Article

President's Thanks

August 1942
Article
President's Thanks
August 1942

THE GRATITUDE OF THE COLLEGE for the superlative results of the 1942 Alumni Fund campaign were expressed by President Hopkins in a letter to Harvey P. Hood 2nd '18, chairman of the Fund Committee of the Alumni Council. His statement follows in full:

"Now that the final returns are in on the Alumni Fund campaign and the results are so supremely reassuring in regard to the future of Dartmouth, I want to seize earliest occasion to express appreciation and thanks to you and to all of the Class Agents who have made possible the result achieved.

"In the thankfulness which I have, I cannot quite disentangle in my own mind my feeling as a Dartmouth man and an alumnus from my sense of obligation as an official of the College.
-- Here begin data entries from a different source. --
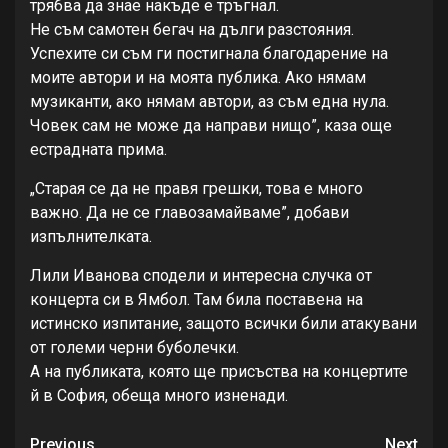
трябва да знае накъде е тръгнал.
Не съм самотен бегач на дълги разстояния.
Успехите си съм ги постигнала благодарение на
моите автори и на моята публика. Ако нямам
музиканти, ако нямам автори, аз съм една нула.
Човек сам не може да направи нищо”, каза още
естрадната прима.
„Старая се да не правя грешки, това е много
важно. Да не се главозамайваме”, добави
изпълнителката.
Лили Иванова сподели и интересна случка от
концерта си в Ямбол. Там била поставена на
истинско изпитание, защото всички били атакувани
от големи черни буболечки.
А на публиката, която ще присъства на концертите
й в София, обеща много изненади.
Previous
Next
As it happened, at the time of the meetings of the Class Agents, I had recently been in academic conferences tinged with great gloom about the future of American institutions of higher learning, wherein particular concern was expressed as to whether the privately endowed institutions could survive this period or not. I have had few more stimulating experiences in my life than in contrast to these conferences to learn of the meetings of our own alumni who were taking over the responsibilities for raising the Alumni Fund and to hear of the optimism which they expressed. Even without the privilege of attendance upon meetings of the Class Agents, I became imbued with the quiet confidence of the Class Agents in regard to the financial support which might be expected from the alumni body.
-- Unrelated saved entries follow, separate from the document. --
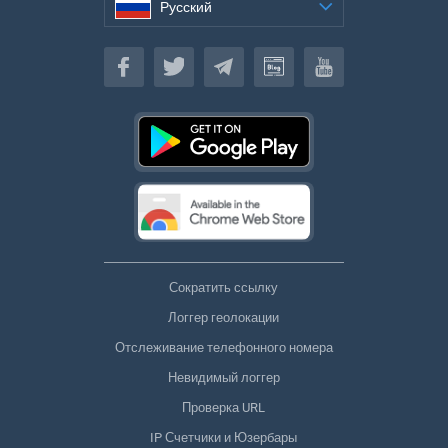
Русский
Русский
Сократить ссылку
Логгер геолокации
Отслеживание телефонного номера
Невидимый логгер
Проверка URL
IP Счетчики и Юзербары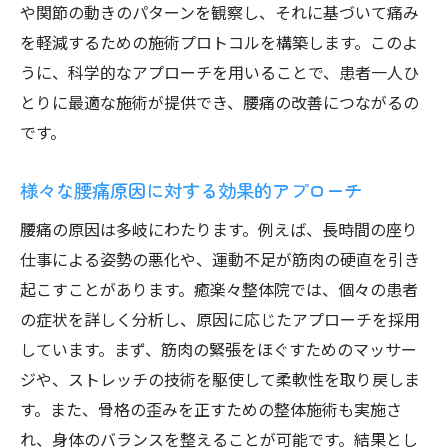
や関節の動きのパターンを観察し、それに基づいて痛み
を軽減するための施術プロトコルを構築します。このよ
うに、科学的なアプローチを用いることで、患者一人ひ
とりに最適な施術が提供でき、腰痛の改善につながるの
です。
様々な腰痛原因に対する効果的アプローチ
腰痛の原因は多岐にわたります。例えば、長時間の座り
仕事による姿勢の悪化や、運動不足が筋肉の硬直を引き
起こすことがあります。癒楽々整体院では、個々の患者
の症状を詳しく分析し、原因に応じたアプローチを採用
しています。まず、筋肉の緊張をほぐすためのマッサー
ジや、ストレッチの技術を駆使して柔軟性を取り戻しま
す。また、骨格の歪みを正すための整体施術も実施さ
れ、身体のバランスを整えることが可能です。結果とし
"These men who have so willingly given thought and time and effort to putting the Alumni Fund across this year, as it has been put across, have done something more even than to give reassurance in regard to the future of Dartmouth, for they have made Dartmouth an example to all privately endowed colleges and have indicated what the potentialities for support are for a college from its own alumni body, if that body is given understanding and becomes solicitous for the welfare of the institution which it represents.

"Among the many individuals to whom Dartmouth is under obligation, there are few to whom more is due than to these men who as Class Agents have undertaken and carried through to such complete success in a critical time such an effort as is represented by the Alumni Fund. In such way as may seem most desirable to you, will you kindly bespeak the appreciation and the sense of gratitude which I have to each of these men, as well as to those others who have helped in the campaign and to those whose generous contributions made possible the large total which was realized?"